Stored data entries
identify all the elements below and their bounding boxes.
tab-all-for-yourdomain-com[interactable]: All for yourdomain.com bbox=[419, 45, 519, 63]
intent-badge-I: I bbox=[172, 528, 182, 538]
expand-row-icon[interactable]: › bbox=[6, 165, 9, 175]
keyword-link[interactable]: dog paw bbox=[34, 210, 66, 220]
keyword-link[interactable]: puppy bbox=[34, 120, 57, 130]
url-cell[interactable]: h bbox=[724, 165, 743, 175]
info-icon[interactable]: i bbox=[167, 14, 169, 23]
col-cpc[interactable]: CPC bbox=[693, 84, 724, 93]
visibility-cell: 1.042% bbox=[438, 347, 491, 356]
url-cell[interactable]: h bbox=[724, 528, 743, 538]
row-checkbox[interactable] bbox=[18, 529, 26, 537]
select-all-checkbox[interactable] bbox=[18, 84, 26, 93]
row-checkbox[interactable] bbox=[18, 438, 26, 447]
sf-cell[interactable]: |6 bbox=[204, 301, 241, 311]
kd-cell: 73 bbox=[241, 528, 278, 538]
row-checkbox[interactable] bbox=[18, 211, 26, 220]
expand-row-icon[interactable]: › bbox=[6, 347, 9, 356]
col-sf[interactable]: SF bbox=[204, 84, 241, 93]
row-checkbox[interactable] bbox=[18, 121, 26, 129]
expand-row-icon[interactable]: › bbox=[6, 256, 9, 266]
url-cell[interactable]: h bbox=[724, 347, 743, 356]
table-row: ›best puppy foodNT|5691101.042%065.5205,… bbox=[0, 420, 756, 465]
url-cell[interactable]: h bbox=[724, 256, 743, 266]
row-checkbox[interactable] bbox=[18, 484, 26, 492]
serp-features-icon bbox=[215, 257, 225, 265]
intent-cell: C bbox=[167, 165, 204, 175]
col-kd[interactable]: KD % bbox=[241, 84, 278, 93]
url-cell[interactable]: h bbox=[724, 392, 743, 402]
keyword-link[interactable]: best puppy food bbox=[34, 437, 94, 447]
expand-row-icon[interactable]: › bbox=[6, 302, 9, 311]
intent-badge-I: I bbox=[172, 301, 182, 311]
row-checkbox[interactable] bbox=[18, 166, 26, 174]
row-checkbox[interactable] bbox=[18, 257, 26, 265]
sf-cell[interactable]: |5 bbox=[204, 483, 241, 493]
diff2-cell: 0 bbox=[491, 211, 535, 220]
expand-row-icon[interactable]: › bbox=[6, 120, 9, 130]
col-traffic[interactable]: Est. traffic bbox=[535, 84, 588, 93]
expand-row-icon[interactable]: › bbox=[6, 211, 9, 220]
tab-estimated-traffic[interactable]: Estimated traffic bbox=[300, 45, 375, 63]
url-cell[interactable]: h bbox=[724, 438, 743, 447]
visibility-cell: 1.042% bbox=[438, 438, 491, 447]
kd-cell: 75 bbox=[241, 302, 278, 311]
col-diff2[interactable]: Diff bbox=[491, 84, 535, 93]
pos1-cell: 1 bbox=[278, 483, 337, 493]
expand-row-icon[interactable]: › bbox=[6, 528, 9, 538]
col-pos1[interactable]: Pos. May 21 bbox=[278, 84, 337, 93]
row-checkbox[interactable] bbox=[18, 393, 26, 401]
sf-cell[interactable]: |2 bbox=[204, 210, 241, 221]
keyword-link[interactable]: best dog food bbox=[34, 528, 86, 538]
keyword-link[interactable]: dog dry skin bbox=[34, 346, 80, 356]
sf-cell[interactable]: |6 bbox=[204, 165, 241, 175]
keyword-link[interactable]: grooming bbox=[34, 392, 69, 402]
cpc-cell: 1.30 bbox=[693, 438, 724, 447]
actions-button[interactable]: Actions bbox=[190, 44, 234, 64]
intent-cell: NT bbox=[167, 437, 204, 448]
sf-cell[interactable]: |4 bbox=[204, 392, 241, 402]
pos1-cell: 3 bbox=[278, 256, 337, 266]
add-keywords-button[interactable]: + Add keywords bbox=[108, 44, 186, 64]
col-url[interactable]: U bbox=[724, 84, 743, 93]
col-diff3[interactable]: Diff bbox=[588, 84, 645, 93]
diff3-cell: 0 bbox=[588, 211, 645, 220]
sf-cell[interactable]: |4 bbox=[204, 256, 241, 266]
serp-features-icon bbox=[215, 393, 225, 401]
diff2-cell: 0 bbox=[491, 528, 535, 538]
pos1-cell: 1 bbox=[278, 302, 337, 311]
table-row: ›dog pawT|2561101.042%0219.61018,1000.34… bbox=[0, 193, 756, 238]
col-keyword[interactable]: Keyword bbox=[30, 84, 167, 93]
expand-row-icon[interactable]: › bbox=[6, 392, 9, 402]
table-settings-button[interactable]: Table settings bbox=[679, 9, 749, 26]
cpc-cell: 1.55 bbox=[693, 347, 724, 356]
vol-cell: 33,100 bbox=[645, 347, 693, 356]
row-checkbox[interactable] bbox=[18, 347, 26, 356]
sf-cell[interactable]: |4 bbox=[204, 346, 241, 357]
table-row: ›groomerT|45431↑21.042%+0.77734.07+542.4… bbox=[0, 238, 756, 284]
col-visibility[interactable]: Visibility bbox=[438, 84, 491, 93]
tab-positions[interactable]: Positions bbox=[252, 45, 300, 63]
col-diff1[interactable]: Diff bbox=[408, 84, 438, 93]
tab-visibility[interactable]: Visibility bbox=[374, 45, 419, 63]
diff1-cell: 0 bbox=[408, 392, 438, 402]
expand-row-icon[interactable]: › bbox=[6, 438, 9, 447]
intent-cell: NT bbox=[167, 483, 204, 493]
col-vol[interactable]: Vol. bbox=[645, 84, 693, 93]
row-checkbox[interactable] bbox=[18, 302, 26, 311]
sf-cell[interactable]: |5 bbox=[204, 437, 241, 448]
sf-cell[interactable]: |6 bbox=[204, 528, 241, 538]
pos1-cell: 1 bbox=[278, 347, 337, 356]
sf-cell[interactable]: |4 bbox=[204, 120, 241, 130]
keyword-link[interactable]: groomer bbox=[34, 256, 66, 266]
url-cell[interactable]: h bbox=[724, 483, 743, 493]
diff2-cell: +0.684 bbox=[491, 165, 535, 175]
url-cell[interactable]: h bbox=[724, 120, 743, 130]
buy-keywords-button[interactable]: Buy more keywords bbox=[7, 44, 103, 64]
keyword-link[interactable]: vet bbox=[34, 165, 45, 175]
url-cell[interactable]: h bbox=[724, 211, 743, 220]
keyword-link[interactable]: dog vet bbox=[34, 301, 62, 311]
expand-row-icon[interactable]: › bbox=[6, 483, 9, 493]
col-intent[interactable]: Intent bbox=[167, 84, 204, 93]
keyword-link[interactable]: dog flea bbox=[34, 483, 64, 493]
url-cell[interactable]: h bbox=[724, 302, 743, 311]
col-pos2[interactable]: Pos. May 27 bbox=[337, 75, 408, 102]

==

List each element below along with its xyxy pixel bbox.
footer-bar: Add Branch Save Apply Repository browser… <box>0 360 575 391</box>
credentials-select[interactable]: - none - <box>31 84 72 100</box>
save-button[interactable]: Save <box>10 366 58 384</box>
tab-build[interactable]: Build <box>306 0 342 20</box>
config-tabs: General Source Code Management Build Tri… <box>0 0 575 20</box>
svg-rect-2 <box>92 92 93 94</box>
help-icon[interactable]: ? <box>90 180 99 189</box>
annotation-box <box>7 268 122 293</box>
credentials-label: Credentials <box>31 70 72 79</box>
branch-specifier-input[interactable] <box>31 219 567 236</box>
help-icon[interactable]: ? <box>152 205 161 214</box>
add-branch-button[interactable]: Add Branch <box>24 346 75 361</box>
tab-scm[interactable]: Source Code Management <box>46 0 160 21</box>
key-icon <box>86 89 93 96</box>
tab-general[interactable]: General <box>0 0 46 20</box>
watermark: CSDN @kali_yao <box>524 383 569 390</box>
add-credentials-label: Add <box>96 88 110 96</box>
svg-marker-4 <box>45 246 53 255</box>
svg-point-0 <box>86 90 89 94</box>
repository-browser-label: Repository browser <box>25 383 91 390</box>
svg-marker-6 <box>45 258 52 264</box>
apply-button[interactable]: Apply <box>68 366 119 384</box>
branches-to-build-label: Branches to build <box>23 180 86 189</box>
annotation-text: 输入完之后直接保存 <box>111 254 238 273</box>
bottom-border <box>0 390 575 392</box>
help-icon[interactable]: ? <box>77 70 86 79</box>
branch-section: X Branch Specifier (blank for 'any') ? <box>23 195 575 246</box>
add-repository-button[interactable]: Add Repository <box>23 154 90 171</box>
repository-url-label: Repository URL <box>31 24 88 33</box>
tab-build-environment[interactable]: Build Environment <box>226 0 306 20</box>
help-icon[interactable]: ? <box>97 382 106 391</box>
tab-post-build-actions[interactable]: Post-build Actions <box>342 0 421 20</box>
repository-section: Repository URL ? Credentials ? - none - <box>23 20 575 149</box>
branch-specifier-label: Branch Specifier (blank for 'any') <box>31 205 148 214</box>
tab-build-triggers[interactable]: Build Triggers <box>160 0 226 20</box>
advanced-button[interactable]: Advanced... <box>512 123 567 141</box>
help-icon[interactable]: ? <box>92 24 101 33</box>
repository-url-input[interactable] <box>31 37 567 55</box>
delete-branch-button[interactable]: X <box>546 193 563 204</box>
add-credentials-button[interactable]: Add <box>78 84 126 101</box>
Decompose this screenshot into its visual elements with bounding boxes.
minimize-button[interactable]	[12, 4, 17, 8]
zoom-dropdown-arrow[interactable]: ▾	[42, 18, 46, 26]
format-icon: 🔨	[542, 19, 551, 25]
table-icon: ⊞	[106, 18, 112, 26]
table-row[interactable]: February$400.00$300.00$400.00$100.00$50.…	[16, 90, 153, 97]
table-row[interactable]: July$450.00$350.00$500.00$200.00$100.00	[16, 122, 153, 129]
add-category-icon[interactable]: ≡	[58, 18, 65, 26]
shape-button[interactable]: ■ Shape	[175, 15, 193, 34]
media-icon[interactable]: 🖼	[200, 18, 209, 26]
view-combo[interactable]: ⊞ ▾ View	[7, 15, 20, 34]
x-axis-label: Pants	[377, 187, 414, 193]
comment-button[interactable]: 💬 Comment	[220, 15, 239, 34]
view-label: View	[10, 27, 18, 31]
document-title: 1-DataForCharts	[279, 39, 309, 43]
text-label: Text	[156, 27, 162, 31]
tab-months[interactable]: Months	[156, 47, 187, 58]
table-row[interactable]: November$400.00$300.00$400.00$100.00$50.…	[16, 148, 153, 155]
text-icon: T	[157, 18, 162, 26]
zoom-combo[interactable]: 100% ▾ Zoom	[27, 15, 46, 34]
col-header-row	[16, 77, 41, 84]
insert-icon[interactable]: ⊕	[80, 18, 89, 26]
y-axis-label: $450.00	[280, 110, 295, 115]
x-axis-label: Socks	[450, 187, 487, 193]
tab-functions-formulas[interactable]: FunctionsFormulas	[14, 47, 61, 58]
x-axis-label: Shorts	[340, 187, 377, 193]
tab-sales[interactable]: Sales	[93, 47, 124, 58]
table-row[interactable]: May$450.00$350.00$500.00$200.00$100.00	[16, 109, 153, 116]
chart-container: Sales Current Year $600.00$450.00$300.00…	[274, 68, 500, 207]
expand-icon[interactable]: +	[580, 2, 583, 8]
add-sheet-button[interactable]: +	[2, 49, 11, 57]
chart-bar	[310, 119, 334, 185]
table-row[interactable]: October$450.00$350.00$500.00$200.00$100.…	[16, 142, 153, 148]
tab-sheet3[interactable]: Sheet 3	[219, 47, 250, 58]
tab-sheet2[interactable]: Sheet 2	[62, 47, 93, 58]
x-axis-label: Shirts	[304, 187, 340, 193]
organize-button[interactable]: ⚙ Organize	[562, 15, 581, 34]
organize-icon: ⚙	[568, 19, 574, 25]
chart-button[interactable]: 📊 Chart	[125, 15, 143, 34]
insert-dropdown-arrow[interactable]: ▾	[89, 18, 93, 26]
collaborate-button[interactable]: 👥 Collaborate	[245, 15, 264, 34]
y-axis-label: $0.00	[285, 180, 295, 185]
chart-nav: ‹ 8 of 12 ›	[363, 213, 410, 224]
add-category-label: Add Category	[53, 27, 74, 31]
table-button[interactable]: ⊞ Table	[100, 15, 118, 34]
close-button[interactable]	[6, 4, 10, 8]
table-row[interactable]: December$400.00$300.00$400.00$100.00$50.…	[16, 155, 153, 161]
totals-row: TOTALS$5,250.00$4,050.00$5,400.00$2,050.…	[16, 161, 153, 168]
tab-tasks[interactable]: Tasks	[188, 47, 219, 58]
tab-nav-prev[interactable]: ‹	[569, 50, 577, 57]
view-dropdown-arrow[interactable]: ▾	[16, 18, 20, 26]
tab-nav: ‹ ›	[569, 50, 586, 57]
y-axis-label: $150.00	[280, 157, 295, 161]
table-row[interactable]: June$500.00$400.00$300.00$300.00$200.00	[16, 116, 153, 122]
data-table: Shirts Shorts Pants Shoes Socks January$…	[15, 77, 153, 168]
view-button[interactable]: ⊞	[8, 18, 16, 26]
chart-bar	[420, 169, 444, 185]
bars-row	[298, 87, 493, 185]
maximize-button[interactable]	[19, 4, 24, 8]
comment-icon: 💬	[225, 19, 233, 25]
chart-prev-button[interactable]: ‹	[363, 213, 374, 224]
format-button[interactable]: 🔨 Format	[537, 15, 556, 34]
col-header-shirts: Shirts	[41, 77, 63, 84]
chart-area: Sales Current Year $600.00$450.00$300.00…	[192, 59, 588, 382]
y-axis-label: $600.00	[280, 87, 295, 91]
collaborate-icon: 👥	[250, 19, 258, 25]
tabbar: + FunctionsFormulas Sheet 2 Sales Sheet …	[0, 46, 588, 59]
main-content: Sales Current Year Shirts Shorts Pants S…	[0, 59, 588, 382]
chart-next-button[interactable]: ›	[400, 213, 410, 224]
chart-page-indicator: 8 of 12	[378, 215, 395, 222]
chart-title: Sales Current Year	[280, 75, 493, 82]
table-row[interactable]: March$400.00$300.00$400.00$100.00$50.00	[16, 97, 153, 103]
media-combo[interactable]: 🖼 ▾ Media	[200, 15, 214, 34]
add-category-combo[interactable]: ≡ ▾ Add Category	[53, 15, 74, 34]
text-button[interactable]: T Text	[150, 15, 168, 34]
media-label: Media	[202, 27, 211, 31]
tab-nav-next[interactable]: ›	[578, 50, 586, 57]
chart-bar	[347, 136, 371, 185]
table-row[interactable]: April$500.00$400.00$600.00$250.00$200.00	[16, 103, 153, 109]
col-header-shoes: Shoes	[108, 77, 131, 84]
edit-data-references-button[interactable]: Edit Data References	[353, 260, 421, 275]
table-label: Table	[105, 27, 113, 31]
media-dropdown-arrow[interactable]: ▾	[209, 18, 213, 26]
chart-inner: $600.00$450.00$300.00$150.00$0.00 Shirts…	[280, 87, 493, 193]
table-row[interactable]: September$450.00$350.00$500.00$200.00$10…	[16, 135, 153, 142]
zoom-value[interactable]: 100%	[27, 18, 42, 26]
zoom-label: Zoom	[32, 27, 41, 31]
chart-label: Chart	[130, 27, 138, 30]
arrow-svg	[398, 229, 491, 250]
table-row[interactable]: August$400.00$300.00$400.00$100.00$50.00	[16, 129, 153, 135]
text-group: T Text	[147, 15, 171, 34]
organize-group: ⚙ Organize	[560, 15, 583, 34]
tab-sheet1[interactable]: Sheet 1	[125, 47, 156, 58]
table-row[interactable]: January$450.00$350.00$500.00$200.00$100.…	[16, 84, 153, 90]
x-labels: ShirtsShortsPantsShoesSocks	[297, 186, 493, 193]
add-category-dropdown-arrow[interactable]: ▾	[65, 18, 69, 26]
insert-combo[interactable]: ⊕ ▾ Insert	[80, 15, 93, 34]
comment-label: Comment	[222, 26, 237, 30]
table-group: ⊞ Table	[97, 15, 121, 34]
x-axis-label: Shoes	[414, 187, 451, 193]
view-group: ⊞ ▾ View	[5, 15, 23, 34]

==

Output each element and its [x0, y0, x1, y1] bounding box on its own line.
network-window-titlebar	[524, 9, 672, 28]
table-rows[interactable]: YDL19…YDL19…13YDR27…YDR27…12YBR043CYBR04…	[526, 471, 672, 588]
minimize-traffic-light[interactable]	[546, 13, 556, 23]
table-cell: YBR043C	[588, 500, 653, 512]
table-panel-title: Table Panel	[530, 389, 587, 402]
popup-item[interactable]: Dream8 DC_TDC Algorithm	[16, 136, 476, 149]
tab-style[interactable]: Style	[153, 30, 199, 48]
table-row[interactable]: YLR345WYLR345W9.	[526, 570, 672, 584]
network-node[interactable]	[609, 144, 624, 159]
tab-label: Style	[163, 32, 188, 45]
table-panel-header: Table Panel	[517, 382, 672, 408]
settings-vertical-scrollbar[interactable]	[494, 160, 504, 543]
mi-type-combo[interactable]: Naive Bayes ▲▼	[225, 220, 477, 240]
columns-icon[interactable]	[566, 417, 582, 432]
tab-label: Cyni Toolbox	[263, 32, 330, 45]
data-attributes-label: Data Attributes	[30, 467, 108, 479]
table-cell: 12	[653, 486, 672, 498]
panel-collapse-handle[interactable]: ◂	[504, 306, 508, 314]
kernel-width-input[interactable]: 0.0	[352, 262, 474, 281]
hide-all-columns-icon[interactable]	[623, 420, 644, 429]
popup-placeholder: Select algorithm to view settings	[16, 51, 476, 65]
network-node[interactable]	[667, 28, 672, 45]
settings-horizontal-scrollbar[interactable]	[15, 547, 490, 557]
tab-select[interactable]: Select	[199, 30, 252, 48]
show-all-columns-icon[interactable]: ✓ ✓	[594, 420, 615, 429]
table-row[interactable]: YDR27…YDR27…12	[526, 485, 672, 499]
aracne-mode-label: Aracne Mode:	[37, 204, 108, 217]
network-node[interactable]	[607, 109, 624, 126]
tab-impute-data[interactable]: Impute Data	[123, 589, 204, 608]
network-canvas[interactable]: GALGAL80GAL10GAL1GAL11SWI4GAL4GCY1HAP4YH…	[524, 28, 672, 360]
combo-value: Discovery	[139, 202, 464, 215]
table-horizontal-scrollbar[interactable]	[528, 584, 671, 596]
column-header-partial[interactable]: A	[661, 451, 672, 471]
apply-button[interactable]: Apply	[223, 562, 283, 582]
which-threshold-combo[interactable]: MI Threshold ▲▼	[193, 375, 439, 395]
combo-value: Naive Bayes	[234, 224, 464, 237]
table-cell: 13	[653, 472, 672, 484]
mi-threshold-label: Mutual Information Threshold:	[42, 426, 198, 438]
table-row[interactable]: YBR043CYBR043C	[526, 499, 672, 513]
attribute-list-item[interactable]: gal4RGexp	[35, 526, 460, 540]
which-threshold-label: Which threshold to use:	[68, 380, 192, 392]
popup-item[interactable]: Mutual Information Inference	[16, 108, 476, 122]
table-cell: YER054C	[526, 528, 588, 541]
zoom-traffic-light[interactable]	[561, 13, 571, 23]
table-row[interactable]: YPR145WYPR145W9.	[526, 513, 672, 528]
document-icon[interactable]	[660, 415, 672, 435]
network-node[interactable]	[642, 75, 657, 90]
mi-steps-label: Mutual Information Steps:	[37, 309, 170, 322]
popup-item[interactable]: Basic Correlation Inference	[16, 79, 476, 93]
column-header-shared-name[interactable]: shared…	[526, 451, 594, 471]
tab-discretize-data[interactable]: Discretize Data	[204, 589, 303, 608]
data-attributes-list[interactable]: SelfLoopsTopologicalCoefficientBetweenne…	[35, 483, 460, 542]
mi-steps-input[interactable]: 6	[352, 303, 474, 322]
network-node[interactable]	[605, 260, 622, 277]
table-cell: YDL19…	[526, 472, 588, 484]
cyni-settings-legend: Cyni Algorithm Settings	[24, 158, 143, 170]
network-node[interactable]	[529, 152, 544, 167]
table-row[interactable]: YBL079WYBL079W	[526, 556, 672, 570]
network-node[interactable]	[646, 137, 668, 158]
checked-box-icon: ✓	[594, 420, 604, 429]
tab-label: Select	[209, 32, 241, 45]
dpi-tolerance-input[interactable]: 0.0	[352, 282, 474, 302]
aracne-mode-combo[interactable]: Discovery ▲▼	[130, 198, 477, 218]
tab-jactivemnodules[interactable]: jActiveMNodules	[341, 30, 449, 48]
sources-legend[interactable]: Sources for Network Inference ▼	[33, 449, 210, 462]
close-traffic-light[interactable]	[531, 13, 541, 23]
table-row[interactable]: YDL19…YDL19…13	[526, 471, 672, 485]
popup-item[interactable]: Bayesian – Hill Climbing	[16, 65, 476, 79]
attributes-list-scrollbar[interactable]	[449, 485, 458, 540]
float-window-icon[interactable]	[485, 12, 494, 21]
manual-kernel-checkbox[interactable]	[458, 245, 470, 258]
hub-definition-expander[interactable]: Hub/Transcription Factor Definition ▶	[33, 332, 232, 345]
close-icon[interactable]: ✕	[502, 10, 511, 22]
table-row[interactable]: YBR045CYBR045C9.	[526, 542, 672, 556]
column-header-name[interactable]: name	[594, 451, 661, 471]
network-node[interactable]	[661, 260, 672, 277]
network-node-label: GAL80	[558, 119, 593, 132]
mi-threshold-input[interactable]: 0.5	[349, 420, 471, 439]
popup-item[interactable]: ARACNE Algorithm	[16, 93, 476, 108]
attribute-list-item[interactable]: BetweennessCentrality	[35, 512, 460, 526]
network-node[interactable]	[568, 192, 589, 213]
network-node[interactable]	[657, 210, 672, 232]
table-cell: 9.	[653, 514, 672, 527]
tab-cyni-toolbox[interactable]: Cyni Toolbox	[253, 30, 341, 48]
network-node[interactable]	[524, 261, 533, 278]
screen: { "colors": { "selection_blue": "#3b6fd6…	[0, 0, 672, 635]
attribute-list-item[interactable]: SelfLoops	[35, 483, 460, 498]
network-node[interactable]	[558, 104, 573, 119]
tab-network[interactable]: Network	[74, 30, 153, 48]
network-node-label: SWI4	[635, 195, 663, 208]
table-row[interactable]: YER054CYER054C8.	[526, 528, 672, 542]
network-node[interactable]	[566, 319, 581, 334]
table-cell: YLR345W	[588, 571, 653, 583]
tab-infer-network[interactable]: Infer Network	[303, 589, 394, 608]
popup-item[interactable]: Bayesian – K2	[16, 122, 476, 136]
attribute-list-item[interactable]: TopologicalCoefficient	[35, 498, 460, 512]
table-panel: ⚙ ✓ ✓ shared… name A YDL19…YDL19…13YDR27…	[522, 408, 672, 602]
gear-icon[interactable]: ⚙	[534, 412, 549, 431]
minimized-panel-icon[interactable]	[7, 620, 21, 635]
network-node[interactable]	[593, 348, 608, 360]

What to produce
Please show every line above that includes the word "light".

Solution
minimize-traffic-light[interactable]	[546, 13, 556, 23]
zoom-traffic-light[interactable]	[561, 13, 571, 23]
close-traffic-light[interactable]	[531, 13, 541, 23]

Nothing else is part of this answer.